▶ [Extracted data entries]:
::::::::::

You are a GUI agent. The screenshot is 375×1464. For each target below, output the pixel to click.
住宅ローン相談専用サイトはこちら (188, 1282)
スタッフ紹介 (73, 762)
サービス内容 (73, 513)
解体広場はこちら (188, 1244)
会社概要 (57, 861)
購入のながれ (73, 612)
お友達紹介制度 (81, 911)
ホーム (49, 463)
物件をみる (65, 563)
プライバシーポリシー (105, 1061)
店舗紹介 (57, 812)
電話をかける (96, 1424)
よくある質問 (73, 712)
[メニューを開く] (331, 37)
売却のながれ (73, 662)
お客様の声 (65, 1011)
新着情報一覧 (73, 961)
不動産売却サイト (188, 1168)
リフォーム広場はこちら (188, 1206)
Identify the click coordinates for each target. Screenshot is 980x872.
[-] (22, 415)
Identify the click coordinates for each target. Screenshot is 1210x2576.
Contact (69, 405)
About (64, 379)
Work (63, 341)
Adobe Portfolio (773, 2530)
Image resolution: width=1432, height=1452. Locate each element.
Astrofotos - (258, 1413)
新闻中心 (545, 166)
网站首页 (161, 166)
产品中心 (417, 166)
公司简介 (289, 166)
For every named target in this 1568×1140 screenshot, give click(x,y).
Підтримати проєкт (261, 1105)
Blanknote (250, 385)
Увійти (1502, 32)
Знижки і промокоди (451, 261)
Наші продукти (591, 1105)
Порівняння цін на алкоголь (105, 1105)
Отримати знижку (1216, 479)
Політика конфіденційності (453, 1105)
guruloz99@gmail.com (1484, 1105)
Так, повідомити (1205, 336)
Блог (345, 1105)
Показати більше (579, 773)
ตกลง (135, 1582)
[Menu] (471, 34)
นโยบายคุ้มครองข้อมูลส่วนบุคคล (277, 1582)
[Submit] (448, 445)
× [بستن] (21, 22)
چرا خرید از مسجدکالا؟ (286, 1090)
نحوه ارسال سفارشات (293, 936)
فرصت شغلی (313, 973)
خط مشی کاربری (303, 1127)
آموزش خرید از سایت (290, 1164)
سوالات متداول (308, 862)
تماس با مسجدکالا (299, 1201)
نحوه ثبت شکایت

::::::::::

▶ [Action item]:
Those lines of the records that contain the string "Identify" should be identified and copied.

▶ [Finished task]:
Identify the click coordinates for each target. Screenshot is 980x872.
Identify the click coordinates for each target. Screenshot is 1210x2576.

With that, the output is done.